*WHAT IS BEING ASKED*: The text of every record, exactly as given and with no pictures, should be your output.

== RECORDS FOR THIS EXERCISE ==

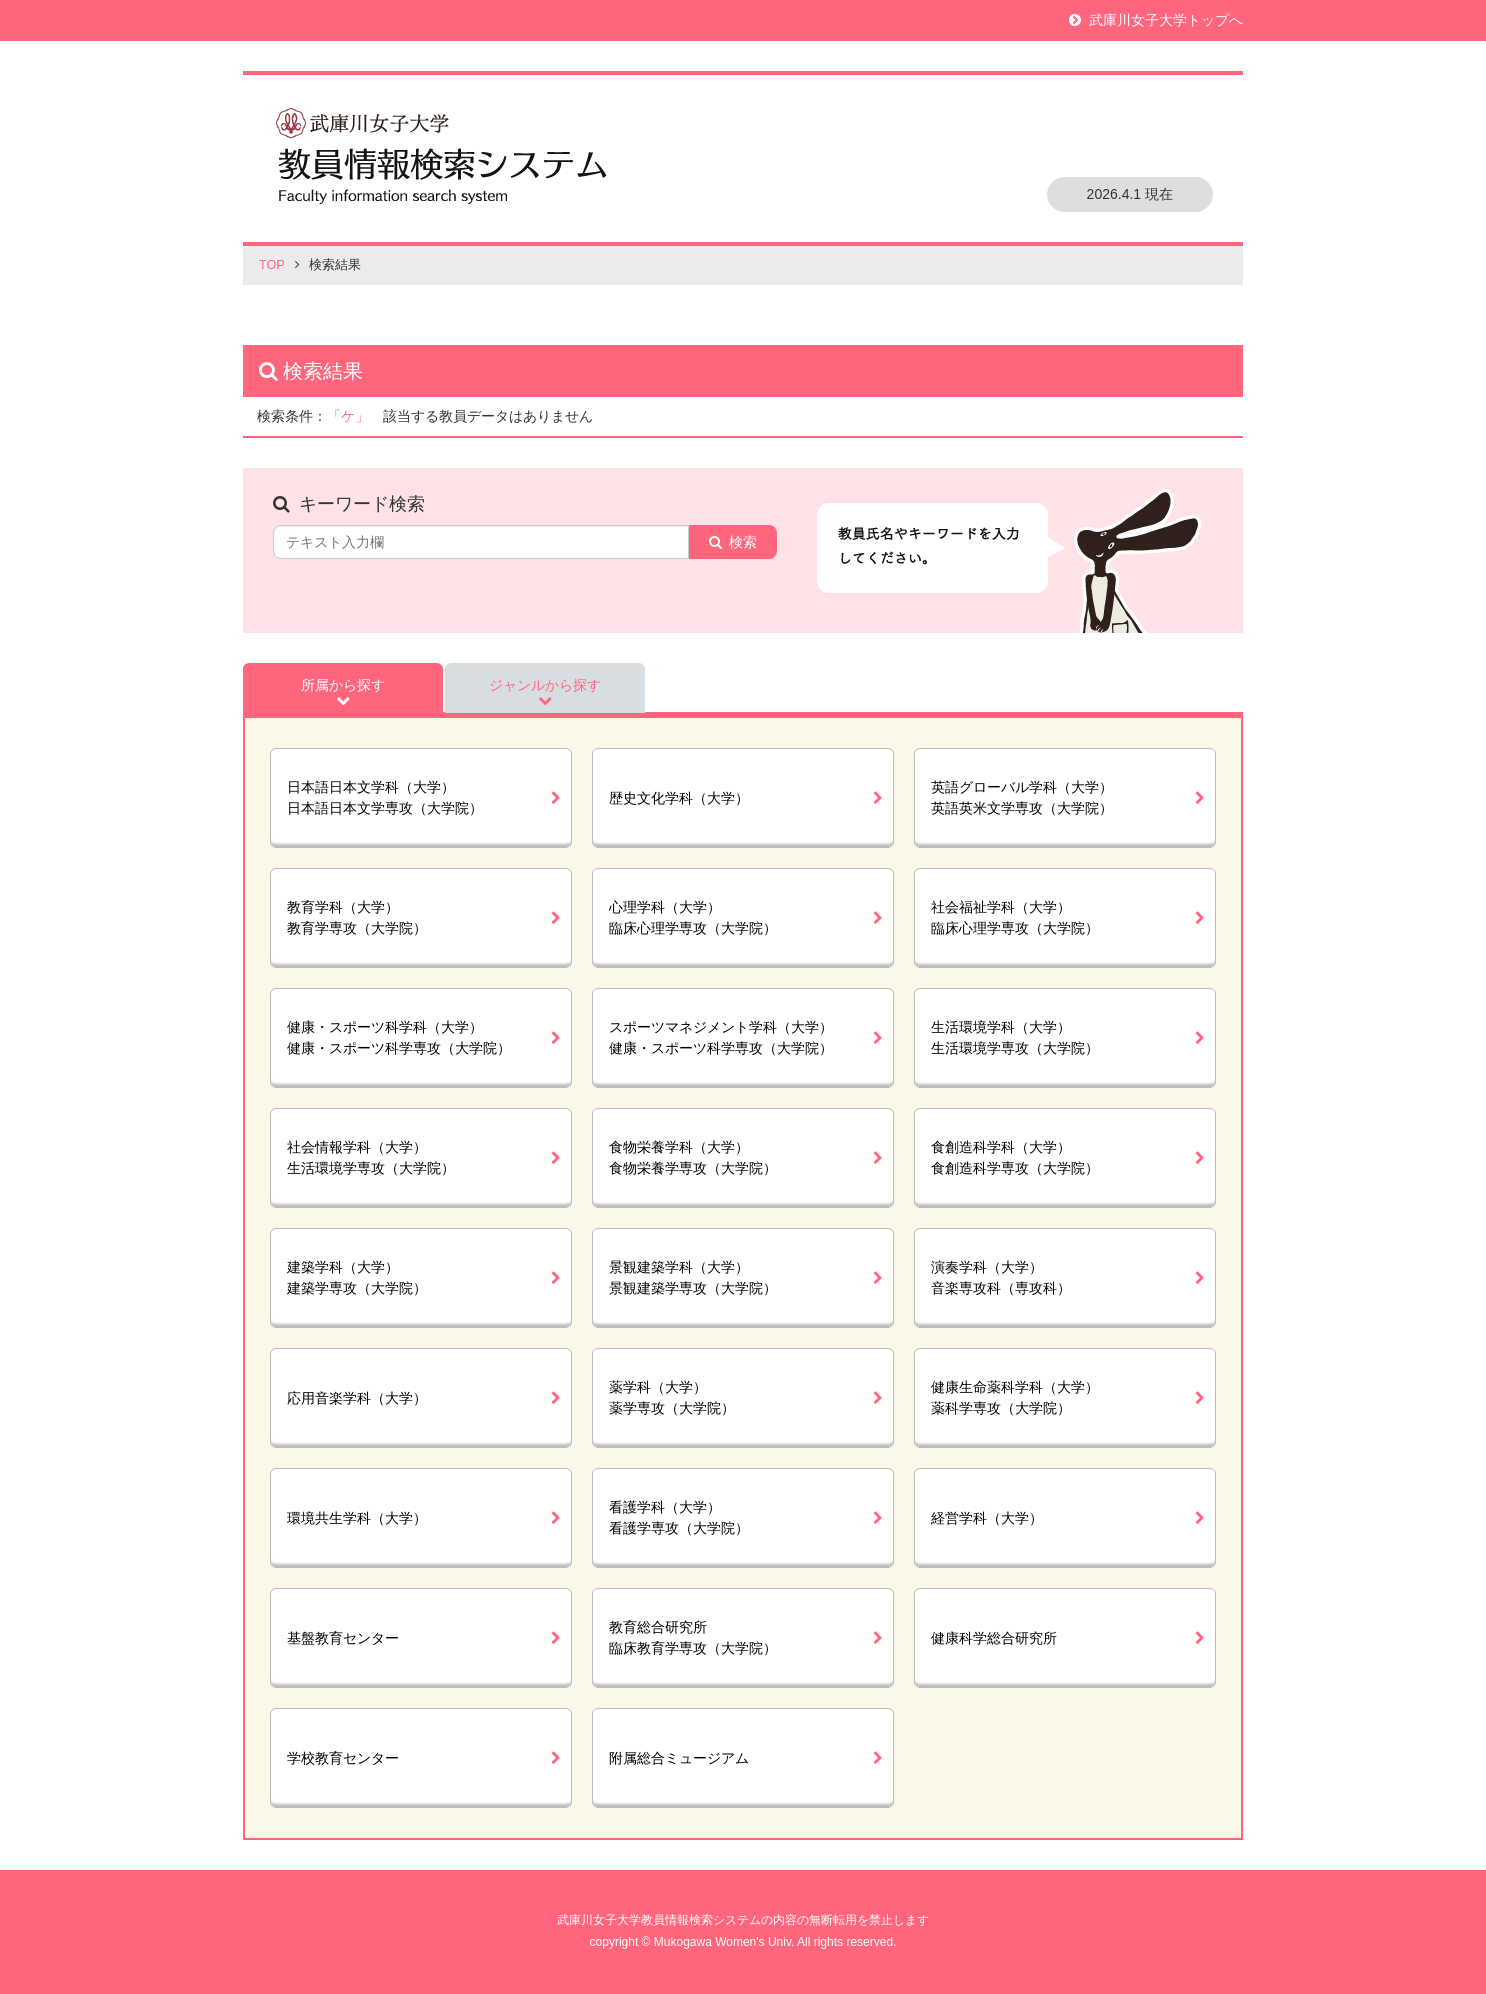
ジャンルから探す (545, 685)
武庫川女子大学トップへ (1166, 20)
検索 (743, 542)
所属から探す (343, 685)
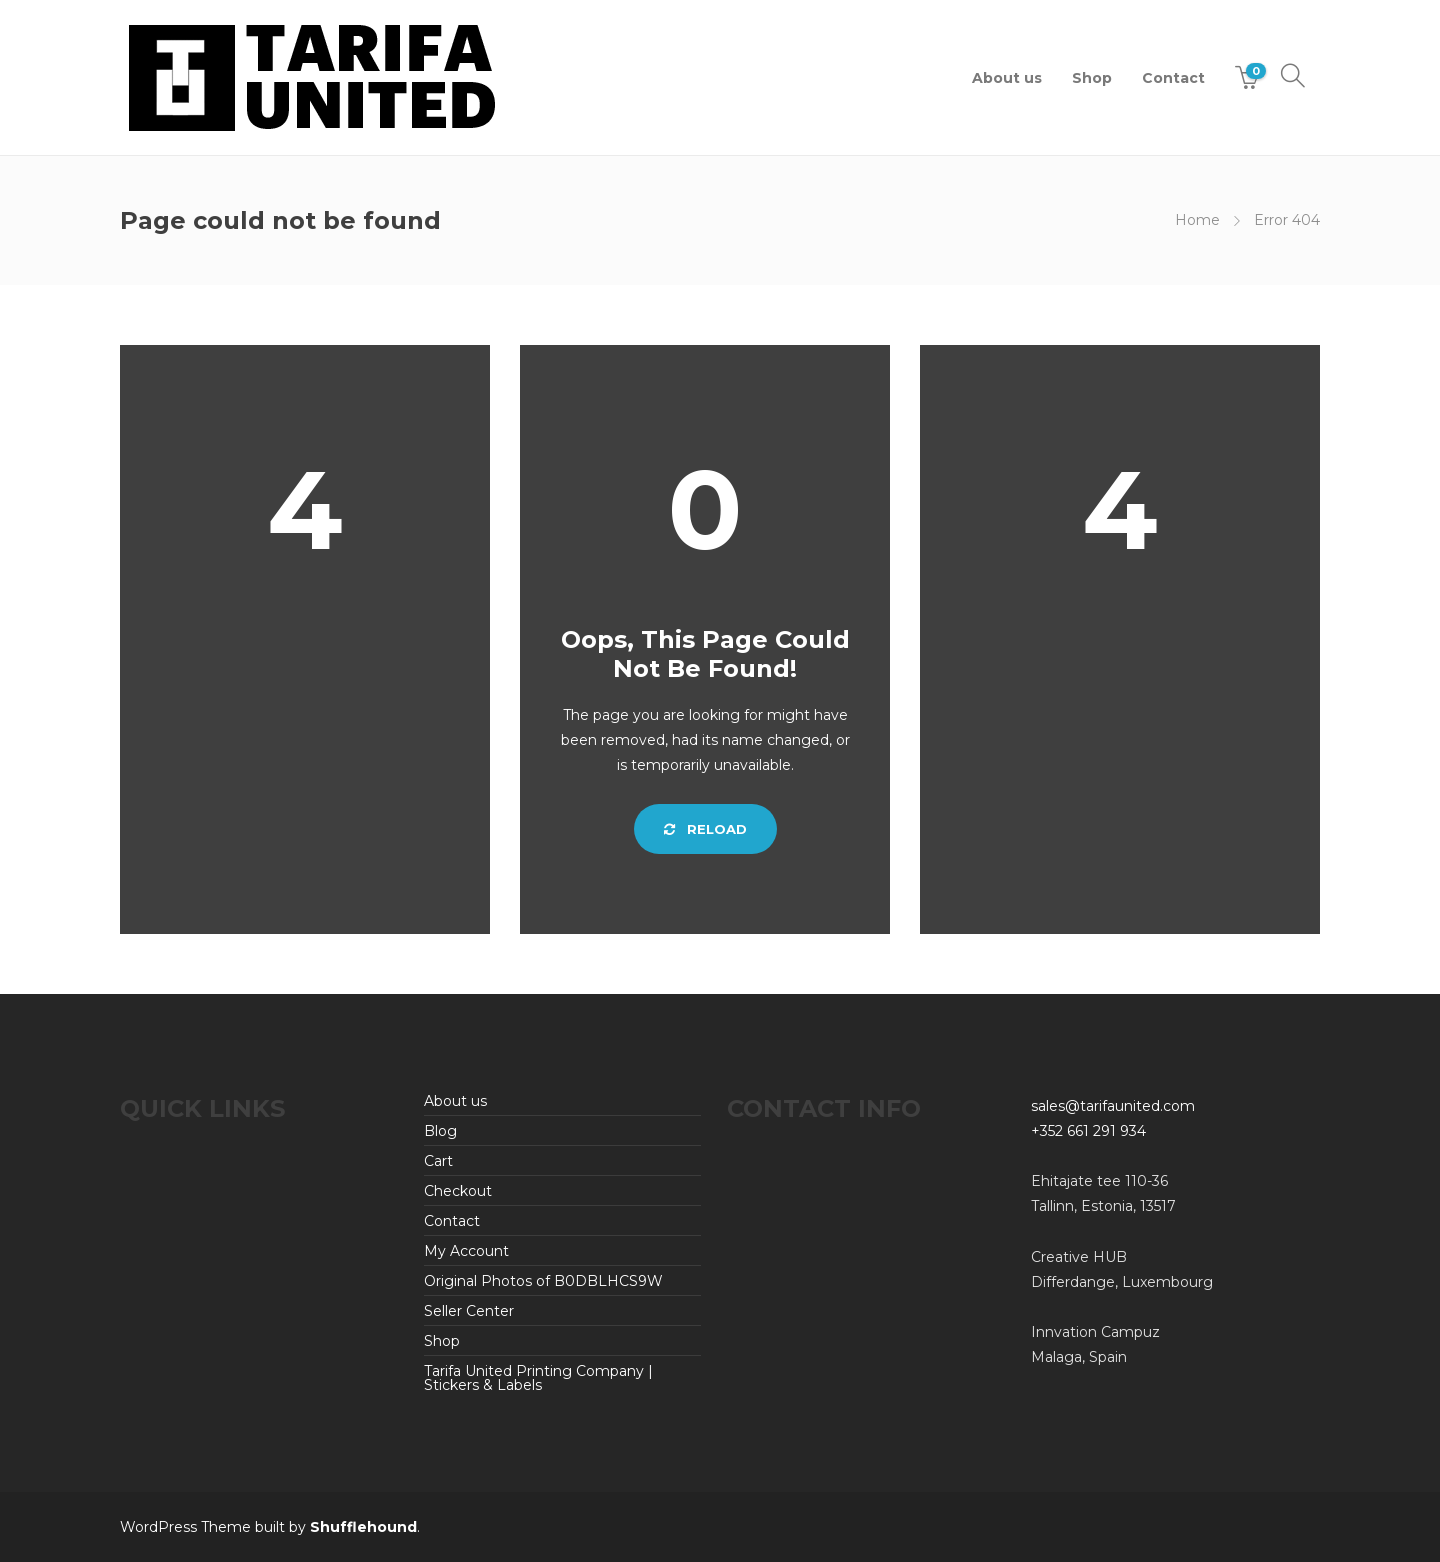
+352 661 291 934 (1088, 1131)
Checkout (458, 1191)
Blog (440, 1131)
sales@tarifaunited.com (1113, 1106)
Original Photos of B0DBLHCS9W (543, 1281)
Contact (1173, 78)
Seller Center (469, 1311)
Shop (1092, 78)
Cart (438, 1161)
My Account (466, 1251)
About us (1007, 78)
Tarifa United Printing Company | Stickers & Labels (538, 1378)
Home (1197, 220)
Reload (705, 829)
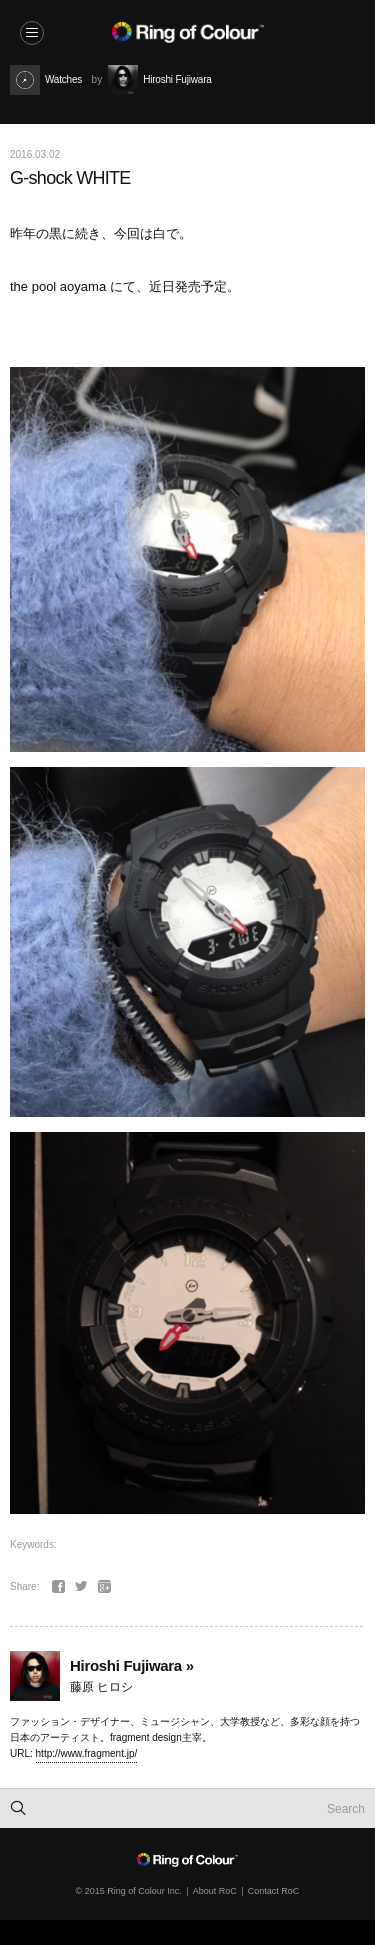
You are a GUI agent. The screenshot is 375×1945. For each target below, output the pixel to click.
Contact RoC (274, 1891)
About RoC (215, 1891)
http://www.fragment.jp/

===

*COMPLETED TASK*:
ジャンルから探す (545, 685)
武庫川女子大学トップへ (1166, 20)
検索 (743, 542)
所属から探す (343, 685)
+352 661 291 934 (1088, 1131)
Checkout (458, 1191)
Blog (440, 1131)
sales@tarifaunited.com (1113, 1106)
Original Photos of B0DBLHCS9W (543, 1281)
Contact (1173, 78)
Seller Center (469, 1311)
Shop (1092, 78)
Cart (438, 1161)
My Account (466, 1251)
About us (1007, 78)
Tarifa United Printing Company | Stickers & Labels (538, 1378)
Home (1197, 220)
Reload (705, 829)
You are a GUI agent. The screenshot is 375×1945. For each target below, output the pixel to click.
Contact RoC (274, 1891)
About RoC (215, 1891)
http://www.fragment.jp/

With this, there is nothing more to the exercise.